The instruments of euphoria

I get a strange sense of satisfaction, relaxation, melancholy, anger, aggression, restlessness and turmoil inside me whenever I hear a gentle guitar with a steady soft but definitive drum beat. There is something about these two that when put together, brings out this amazing combination of feelings, and it feels as if nothing is important but to be able to create music or appreciate it.



I have always shared a love for music unparalleled by anyone I know. No one shares the same fire, the same passion or depth of appreciation and love for any music that I like. It's not their fault. I am aggressively possessive and passionate about almost all things that I love. Music has been the closes and longest friend. It is only natural for me to feel so strongly about it.
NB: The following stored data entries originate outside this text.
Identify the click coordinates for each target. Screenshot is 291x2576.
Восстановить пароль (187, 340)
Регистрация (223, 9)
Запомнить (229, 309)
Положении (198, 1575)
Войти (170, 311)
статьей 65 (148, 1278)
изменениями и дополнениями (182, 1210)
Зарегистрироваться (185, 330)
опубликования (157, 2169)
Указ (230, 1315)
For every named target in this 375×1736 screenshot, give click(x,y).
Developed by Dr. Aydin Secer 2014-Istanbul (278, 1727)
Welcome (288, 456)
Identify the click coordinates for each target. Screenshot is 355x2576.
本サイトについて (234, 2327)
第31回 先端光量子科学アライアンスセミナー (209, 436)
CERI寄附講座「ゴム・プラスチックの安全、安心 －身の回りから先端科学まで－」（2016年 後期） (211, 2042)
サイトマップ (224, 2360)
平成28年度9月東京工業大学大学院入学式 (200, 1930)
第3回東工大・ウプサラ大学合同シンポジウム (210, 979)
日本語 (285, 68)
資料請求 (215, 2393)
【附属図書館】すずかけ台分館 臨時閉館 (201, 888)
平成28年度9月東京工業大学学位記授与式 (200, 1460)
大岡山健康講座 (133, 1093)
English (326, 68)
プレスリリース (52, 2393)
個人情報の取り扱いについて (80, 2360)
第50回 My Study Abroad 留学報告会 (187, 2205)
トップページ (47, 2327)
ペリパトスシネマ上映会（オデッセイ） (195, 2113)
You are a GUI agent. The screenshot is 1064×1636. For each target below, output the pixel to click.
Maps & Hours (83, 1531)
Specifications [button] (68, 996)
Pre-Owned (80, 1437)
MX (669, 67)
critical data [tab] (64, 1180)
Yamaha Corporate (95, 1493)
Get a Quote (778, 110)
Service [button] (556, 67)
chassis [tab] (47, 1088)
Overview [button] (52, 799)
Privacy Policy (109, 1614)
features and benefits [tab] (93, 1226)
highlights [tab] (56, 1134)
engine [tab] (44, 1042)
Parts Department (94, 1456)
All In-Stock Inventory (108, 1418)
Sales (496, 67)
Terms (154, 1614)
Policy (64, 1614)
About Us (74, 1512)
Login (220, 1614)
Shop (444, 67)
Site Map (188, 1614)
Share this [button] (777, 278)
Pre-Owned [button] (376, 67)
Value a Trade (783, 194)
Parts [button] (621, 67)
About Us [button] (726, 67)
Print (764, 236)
It's something like the feeling you get when you have a vanilla ice-cream with a layer of chocolate shell on the top. You know it's going to end sometime, and yet you continue having it with all the glee in the world. A song when played 'will' end, and the effect after the first time you listen (when you want to listen to it badly) will be slightly mellowed, but you still listen to it again and again. Well, you might not, but I sure do. It's the only constant in my life. Well, apart from computers ofcourse.



I believe love for anything shouldn't be half hearted. It's not love otherwise. I also believe that love shouldn't be taken for granted. Ever! It should be nourished and cared for like everything else in life. I unfortunately slipped on this principle sometime back, and paid heavily for it. I only hope no-one else has to face it. It's one of the most hurtful things on earth when you love a wall. Not to get a response. My music loves me. I know that. It sounds sweeter everytime I listen to it. It sounds like it's talking to 'me', and no one else when I listen. It makes me feel wanted, as if it knows my secrets, and understands me like no other thing on earth. Shares my sorrows, and makes me cry to ease the pain when it needs to. Makes me laugh when I'm happy to extend the joy. Keep me entertained when I just need to enjoy. Doesn't judge me if I don't listen to it for a day or two, or even weeks on end. Still comes back like an old friend, with the same familiarity, the same sweetness, the same healing, the same glee. Thank you Mr. Bryan Adams. Your song says it all ... 'Everything I do, I do it for you ...'



Who said we need people to be happy?